- Born: 28 October 1958 (age 67)
- Awards: Ordre national du mérite

Academic background
- Alma mater: École normale supérieure

Academic work
- Discipline: Egyptology Coptology
- Institutions: French National Centre for Scientific Research
- Main interests: Coptic biblical translations

= Anne Boud'hors =

French Egyptologist, Coptologist and philologist

Anne Boud'hors (born 28 October 1958) is a French Egyptologist, Coptologist, and philologist. A research director at CNRS, she is a specialist in Coptic biblical translations, particularly the Gospel of John.

== Biography ==
Boud'hors was born on 28 October 1958. Anne Boud'hors studied classics at the École normale supérieure and obtained her grammar agrégation after completing a doctorate. She attended the Greek philology classes of Jean Irigoin, where she encountered a young Philippe Hoffmann.

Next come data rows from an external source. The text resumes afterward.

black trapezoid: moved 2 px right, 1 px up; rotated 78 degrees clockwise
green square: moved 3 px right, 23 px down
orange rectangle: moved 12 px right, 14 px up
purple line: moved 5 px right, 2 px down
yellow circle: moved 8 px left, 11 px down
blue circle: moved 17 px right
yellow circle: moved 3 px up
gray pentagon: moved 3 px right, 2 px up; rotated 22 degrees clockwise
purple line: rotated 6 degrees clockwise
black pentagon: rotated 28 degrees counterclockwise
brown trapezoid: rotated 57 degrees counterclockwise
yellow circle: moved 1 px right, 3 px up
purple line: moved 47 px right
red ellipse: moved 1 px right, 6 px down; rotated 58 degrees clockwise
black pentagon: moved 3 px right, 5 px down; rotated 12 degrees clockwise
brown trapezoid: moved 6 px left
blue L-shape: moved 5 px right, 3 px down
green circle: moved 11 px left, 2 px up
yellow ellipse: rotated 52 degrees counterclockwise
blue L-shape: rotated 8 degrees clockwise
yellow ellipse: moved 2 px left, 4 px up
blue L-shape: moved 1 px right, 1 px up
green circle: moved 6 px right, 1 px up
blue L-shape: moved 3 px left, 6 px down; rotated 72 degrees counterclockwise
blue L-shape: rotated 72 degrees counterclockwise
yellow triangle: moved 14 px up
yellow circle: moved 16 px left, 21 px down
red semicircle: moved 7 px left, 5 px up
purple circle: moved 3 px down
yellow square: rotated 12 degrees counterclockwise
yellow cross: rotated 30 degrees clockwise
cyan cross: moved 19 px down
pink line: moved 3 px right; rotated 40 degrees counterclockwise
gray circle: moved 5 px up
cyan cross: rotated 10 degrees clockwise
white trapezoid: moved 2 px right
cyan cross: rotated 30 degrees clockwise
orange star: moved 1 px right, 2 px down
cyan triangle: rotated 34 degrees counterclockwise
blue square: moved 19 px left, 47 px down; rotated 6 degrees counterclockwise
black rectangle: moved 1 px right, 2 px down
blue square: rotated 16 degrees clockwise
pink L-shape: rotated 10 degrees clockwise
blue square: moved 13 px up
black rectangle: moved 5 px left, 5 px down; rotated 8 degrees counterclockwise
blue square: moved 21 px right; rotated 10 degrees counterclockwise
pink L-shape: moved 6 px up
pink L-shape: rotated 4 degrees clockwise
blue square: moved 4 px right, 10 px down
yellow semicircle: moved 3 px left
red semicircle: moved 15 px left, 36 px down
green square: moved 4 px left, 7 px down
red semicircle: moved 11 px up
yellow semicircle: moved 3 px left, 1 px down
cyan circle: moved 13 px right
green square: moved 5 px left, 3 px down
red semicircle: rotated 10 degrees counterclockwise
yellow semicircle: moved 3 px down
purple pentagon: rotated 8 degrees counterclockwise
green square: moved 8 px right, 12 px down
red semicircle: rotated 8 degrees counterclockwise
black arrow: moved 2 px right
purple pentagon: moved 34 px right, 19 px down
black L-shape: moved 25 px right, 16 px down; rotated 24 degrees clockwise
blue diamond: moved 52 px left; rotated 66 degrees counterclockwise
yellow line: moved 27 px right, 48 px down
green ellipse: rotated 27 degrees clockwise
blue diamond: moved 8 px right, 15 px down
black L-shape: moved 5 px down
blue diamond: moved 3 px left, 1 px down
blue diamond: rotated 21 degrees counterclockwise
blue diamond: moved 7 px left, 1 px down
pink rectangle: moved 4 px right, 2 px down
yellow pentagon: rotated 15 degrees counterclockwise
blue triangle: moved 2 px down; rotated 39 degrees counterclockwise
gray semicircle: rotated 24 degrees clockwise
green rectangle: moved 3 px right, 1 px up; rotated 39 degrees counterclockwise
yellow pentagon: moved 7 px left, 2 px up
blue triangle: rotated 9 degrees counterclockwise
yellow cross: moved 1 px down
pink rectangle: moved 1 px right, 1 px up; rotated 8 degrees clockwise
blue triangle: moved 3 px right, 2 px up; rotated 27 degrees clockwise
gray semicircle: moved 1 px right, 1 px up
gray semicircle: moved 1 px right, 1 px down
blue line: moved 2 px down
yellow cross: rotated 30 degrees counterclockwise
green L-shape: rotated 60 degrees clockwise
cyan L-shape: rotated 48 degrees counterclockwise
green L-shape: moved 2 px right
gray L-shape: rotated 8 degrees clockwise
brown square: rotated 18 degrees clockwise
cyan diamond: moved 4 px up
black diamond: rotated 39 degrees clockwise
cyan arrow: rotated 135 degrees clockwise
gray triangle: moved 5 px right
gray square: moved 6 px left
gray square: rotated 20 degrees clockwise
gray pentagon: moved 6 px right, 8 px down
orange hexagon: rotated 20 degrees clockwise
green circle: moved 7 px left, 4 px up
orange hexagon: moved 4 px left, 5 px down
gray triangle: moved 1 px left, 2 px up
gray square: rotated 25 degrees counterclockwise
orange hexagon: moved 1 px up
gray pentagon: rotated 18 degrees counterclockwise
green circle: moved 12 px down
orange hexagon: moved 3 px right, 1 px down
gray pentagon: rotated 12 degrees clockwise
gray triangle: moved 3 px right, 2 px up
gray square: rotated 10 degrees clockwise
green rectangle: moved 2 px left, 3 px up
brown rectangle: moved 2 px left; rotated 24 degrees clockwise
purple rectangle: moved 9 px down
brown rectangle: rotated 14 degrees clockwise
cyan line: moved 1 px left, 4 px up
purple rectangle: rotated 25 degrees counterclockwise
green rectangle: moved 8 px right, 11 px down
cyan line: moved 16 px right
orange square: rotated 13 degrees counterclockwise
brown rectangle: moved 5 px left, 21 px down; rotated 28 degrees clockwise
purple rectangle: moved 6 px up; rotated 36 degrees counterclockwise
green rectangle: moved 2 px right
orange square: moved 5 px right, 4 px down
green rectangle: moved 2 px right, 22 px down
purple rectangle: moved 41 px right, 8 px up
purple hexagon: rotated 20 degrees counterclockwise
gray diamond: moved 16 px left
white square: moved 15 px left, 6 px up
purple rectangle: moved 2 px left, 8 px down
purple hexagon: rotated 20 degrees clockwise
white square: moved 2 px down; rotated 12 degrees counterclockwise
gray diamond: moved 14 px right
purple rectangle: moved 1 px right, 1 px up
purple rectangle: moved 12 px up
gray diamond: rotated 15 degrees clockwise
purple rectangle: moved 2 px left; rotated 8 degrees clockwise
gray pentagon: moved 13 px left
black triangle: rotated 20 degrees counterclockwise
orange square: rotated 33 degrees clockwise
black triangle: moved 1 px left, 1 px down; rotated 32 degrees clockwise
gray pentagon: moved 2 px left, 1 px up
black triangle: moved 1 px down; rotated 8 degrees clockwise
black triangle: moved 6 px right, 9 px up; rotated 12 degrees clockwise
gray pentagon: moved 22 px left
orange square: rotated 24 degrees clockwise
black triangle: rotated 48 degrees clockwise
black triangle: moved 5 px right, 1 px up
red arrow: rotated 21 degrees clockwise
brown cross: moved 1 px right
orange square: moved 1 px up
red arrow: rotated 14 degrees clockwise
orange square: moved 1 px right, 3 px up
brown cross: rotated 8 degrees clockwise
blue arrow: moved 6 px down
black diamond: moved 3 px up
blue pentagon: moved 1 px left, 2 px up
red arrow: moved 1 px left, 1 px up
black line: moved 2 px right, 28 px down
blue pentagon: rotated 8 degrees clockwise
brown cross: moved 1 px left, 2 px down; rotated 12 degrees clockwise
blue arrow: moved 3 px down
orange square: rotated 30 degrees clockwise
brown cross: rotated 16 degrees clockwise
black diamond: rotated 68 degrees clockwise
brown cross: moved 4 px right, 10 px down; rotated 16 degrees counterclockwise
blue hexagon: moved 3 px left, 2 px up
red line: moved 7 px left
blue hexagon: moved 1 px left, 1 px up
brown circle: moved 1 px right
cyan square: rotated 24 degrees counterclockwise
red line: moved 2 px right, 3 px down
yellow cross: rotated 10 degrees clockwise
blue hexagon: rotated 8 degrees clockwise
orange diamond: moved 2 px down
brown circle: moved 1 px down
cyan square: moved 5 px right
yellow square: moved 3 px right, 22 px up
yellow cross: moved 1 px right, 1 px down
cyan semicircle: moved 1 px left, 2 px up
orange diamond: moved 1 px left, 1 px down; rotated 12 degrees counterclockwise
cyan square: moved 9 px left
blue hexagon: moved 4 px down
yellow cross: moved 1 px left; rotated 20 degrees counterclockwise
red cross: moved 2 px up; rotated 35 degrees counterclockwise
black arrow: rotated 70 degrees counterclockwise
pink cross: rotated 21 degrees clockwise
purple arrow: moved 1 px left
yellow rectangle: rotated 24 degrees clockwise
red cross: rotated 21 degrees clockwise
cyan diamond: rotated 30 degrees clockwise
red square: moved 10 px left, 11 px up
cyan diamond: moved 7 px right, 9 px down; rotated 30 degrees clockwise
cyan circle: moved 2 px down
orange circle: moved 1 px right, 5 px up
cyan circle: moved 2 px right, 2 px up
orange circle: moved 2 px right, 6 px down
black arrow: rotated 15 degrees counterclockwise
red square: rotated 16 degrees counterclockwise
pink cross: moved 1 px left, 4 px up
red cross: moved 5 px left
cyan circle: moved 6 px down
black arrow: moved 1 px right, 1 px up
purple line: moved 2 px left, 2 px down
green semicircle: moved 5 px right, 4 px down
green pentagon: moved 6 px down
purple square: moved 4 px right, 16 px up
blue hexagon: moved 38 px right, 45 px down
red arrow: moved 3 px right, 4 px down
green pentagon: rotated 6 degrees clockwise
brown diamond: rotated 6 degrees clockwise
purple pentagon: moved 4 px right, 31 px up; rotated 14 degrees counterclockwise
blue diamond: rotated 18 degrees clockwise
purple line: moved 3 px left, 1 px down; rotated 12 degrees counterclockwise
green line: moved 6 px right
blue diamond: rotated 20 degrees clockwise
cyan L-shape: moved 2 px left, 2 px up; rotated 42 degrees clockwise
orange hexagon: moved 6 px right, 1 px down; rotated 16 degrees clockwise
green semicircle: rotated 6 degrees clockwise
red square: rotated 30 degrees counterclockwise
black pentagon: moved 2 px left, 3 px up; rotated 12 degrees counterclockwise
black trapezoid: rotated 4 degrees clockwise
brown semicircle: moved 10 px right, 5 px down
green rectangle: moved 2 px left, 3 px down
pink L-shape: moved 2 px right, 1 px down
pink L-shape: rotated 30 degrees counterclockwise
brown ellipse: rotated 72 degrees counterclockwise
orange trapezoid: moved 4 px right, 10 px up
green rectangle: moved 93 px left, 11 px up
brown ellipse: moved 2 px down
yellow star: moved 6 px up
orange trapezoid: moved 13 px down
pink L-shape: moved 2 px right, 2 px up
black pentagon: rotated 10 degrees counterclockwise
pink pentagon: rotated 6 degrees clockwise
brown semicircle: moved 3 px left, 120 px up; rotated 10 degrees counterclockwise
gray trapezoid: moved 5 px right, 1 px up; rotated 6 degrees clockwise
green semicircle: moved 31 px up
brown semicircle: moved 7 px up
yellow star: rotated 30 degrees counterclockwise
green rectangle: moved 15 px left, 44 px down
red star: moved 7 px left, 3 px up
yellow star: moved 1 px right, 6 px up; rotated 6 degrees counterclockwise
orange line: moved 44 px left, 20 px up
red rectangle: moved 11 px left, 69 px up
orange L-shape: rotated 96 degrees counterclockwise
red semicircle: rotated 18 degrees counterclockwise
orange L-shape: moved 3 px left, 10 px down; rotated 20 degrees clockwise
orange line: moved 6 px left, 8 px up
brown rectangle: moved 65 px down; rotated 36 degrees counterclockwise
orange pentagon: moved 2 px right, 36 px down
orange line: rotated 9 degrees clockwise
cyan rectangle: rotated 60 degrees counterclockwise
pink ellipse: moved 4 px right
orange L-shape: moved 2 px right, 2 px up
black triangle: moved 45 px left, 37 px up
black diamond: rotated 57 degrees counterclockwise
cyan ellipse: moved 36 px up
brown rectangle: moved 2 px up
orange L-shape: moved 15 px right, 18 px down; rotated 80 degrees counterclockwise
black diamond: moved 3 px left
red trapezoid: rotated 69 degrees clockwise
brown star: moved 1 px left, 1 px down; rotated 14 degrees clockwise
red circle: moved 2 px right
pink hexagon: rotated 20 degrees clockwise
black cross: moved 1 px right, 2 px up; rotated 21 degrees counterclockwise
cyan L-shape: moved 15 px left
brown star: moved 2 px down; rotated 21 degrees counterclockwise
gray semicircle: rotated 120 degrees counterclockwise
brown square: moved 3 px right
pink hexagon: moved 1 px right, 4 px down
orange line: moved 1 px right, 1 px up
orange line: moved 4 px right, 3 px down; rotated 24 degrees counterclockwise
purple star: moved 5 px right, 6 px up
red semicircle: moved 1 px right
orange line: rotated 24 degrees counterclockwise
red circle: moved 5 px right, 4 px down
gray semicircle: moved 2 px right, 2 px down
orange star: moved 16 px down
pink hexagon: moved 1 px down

As a research director at CNRS, she dedicated herself to the study of the Coptic language and civilization. In collaboration with Éléonore Cellard, François Déroche, and Catherine Louis, she explored Coptic texts related to the birth of Islam. Among other topics, she specialized in the figure of Timothy II. The researcher edits and translates certain texts from the Louvre collections. She was involved, notably, with a Parisian antiquarian to facilitate the publication of a manuscript, and her negotiations lead to the successful publication of the text.

Together with her colleague Nathalie Bosson, she undertook the coordination of Coptic studies and, in 2004, publishes the Proceedings of the Eighth International Congress of Coptic Studies. This effort continued with other new editions of congresses, such as the fourteenth in 2016. Boud'hors is one of the world specialists in Coptic biblical translations, particularly the Gospel of John.

In November 2019, she was appointed a knight of the Ordre national du mérite.